The New York Knicks made it clear over the summer: This season would not be about chasing wins or selling out to end their five-year playoff drought. The goal would be to lay a foundation, evaluate the team's crop of young players and—although it's never quite been officially stated—clear enough cap space to sign a certain All-Star free agent away from Golden State.
On the court this season, the Knicks have been a disaster.
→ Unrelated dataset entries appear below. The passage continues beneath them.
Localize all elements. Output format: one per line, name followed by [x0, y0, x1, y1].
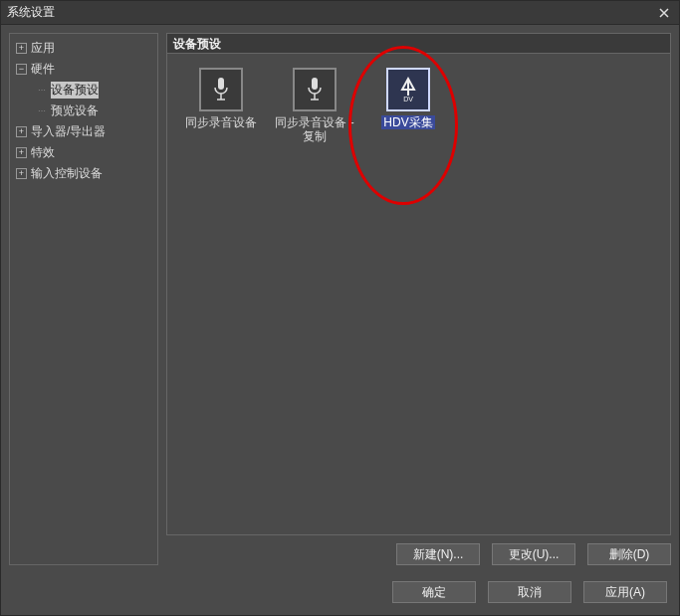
close-icon: [659, 8, 669, 18]
preset-label: 同步录音设备 - 复制: [275, 115, 354, 143]
tree-item-importer-exporter[interactable]: + 导入器/导出器: [12, 121, 155, 142]
right-area: 设备预设 同步录音设备 同步录音设备 - 复制: [166, 33, 671, 565]
close-button[interactable]: [655, 4, 673, 22]
body-area: + 应用 − 硬件 ⋯ 设备预设 ⋯ 预览设备 + 导入器/导出器 + 特效: [1, 25, 679, 573]
expand-icon[interactable]: +: [16, 147, 27, 158]
window-title: 系统设置: [7, 4, 655, 21]
collapse-icon[interactable]: −: [16, 64, 27, 75]
tree-label: 应用: [31, 40, 55, 57]
ok-button[interactable]: 确定: [392, 581, 476, 603]
tree-item-effects[interactable]: + 特效: [12, 142, 155, 163]
cancel-button[interactable]: 取消: [488, 581, 571, 603]
system-settings-window: 系统设置 + 应用 − 硬件 ⋯ 设备预设 ⋯ 预览设备 +: [0, 0, 680, 616]
preset-actions: 新建(N)... 更改(U)... 删除(D): [166, 535, 671, 565]
tree-label: 硬件: [31, 61, 55, 78]
tree-label: 导入器/导出器: [31, 123, 106, 140]
svg-text:DV: DV: [403, 96, 413, 103]
svg-rect-3: [312, 78, 318, 90]
preset-label: HDV采集: [381, 115, 434, 129]
new-button[interactable]: 新建(N)...: [396, 543, 480, 565]
change-button[interactable]: 更改(U)...: [492, 543, 575, 565]
preset-label: 同步录音设备: [185, 115, 257, 129]
tree-item-input-control[interactable]: + 输入控制设备: [12, 163, 155, 184]
tree-label: 设备预设: [51, 82, 99, 99]
section-header: 设备预设: [166, 33, 671, 53]
tree-item-preview-device[interactable]: ⋯ 预览设备: [12, 101, 155, 121]
tree-item-hardware[interactable]: − 硬件: [12, 59, 155, 80]
dialog-footer: 确定 取消 应用(A): [1, 573, 679, 615]
tree-leaf-icon: ⋯: [36, 85, 47, 96]
expand-icon[interactable]: +: [16, 168, 27, 179]
expand-icon[interactable]: +: [16, 43, 27, 54]
preset-row: 同步录音设备 同步录音设备 - 复制 DV HDV采集: [181, 68, 656, 143]
tree-label: 预览设备: [51, 103, 99, 119]
dv-icon: DV: [386, 68, 430, 111]
preset-list: 同步录音设备 同步录音设备 - 复制 DV HDV采集: [166, 53, 671, 535]
apply-button[interactable]: 应用(A): [583, 581, 667, 603]
titlebar: 系统设置: [1, 1, 679, 25]
svg-rect-0: [218, 78, 224, 90]
mic-icon: [199, 68, 243, 111]
tree-label: 输入控制设备: [31, 165, 103, 182]
tree-leaf-icon: ⋯: [36, 105, 47, 116]
preset-item-hdv-capture[interactable]: DV HDV采集: [368, 68, 448, 143]
tree-item-app[interactable]: + 应用: [12, 38, 155, 59]
tree-panel: + 应用 − 硬件 ⋯ 设备预设 ⋯ 预览设备 + 导入器/导出器 + 特效: [9, 33, 158, 565]
tree-item-device-preset[interactable]: ⋯ 设备预设: [12, 80, 155, 101]
delete-button[interactable]: 删除(D): [587, 543, 671, 565]
preset-item-sync-audio[interactable]: 同步录音设备: [181, 68, 261, 143]
expand-icon[interactable]: +: [16, 126, 27, 137]
mic-icon: [293, 68, 337, 111]
preset-item-sync-audio-copy[interactable]: 同步录音设备 - 复制: [275, 68, 354, 143]
tree-label: 特效: [31, 144, 55, 161]
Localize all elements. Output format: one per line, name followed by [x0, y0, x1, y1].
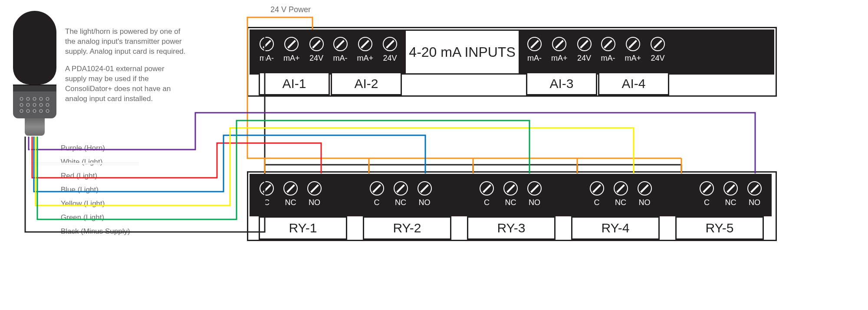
ai1-mA-: mA-	[260, 31, 274, 73]
ai2-mA-: mA-	[333, 31, 348, 73]
ry3-label: RY-3	[467, 216, 556, 240]
ry3-no: NO	[527, 175, 542, 215]
legend-red: Red (Light)	[61, 172, 97, 180]
power-label: 24 V Power	[270, 5, 311, 14]
ai3-24v: 24V	[577, 31, 592, 73]
relay-block: C NC NO C NC NO C NC NO C NC NO C NC NO	[250, 174, 772, 216]
tower-horn	[13, 91, 56, 118]
ry2-nc: NC	[394, 175, 408, 215]
ry4-no: NO	[638, 175, 652, 215]
ai2-mA+: mA+	[357, 31, 374, 73]
ry2-label: RY-2	[363, 216, 451, 240]
ry2-c: C	[370, 175, 384, 215]
ai4-24v: 24V	[651, 31, 665, 73]
tower-stem	[25, 118, 45, 136]
legend-white: White (Light)	[61, 158, 102, 166]
legend-green: Green (Light)	[61, 213, 104, 222]
ai3-label: AI-3	[526, 72, 597, 95]
light-horn-device	[13, 11, 56, 136]
legend-purple: Purple (Horn)	[61, 144, 105, 153]
ry5-nc: NC	[723, 175, 738, 215]
legend-yellow: Yellow (Light)	[61, 199, 105, 208]
ry1-nc: NC	[283, 175, 298, 215]
ry3-nc: NC	[503, 175, 518, 215]
ai3-mA+: mA+	[551, 31, 568, 73]
ry4-c: C	[590, 175, 604, 215]
tower-dome	[13, 11, 56, 85]
ry4-label: RY-4	[571, 216, 660, 240]
ry5-label: RY-5	[675, 216, 764, 240]
note-2: A PDA1024-01 external power supply may b…	[65, 64, 187, 104]
ry4-nc: NC	[614, 175, 628, 215]
analog-input-block: mA- mA+ 24V mA- mA+ 24V 4-20 mA INPUTS m…	[250, 29, 774, 75]
tower-band	[13, 85, 56, 91]
note-1: The light/horn is powered by one of the …	[65, 27, 187, 57]
ai1-24v: 24V	[309, 31, 324, 73]
ai4-label: AI-4	[598, 72, 669, 95]
ry1-no: NO	[307, 175, 322, 215]
ry5-c: C	[700, 175, 714, 215]
ai1-mA+: mA+	[283, 31, 300, 73]
ai4-mA-: mA-	[601, 31, 615, 73]
ry1-c: C	[260, 175, 274, 215]
ry1-label: RY-1	[259, 216, 347, 240]
ai2-24v: 24V	[383, 31, 397, 73]
ai1-label: AI-1	[259, 72, 330, 95]
ai3-mA-: mA-	[527, 31, 542, 73]
ry5-no: NO	[747, 175, 762, 215]
ry2-no: NO	[418, 175, 432, 215]
ry3-c: C	[480, 175, 494, 215]
legend-blue: Blue (Light)	[61, 186, 99, 194]
ai2-label: AI-2	[331, 72, 402, 95]
inputs-center-label: 4-20 mA INPUTS	[406, 31, 519, 73]
legend-black: Black (Minus Supply)	[61, 227, 130, 236]
ai4-mA+: mA+	[625, 31, 641, 73]
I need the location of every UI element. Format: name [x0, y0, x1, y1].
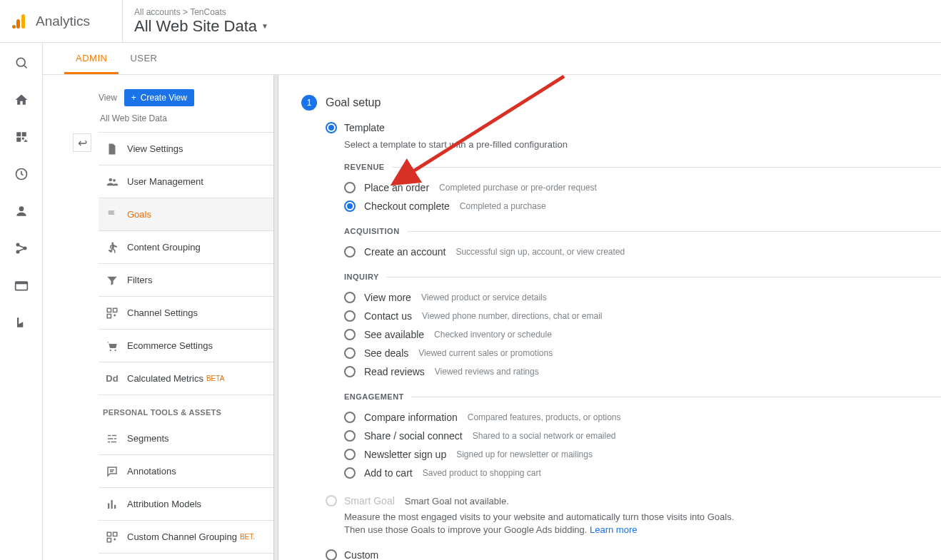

At 10-36, they own the second-worst record in the NBA. Opponents have outscored them by 7.9 points per 100 possessions, the fourth-worst mark. Most troubling, though, is how the losses have piled up, and that number has gotten worse as the season has inched along.
Publicly, the Knicks say they're fine. They're rebuilding. They're resetting the culture. At night they sometimes just dim the lights, hold hands and sing Kumbaya.
"All of our kids are getting better," is how head coach David Fizdale phrased it Wednesday night following the Knicks' 114-110 home loss to the Houston Rockets.
Is he right? And are the Knicks in a better position today than they were a year ago?
Again, ask the Knicks, and they'll adamantly assure you they are. They'll point to the improvements of former lottery picks Emmanuel Mudiay and Noah Vonleh, the emergence of rookies Allonzo Trier and Mitchell Robinson, and the continued development of rookie Kevin Knox.
When it comes to Vonleh, they deserve credit.
He was drafted ninth overall in 2014, and had been dumped by three teams before the Knicks scooped him up on a one-year deal in free agency. In New York, Vonleh has rebranded himself as a versatile 4, perfectly suited for the modern age. He's 6'9", can handle the ball and can effectively guard multiple positions. He's even drilled 40.9 percent of his deep balls this season, a 10 percent uptick from last season.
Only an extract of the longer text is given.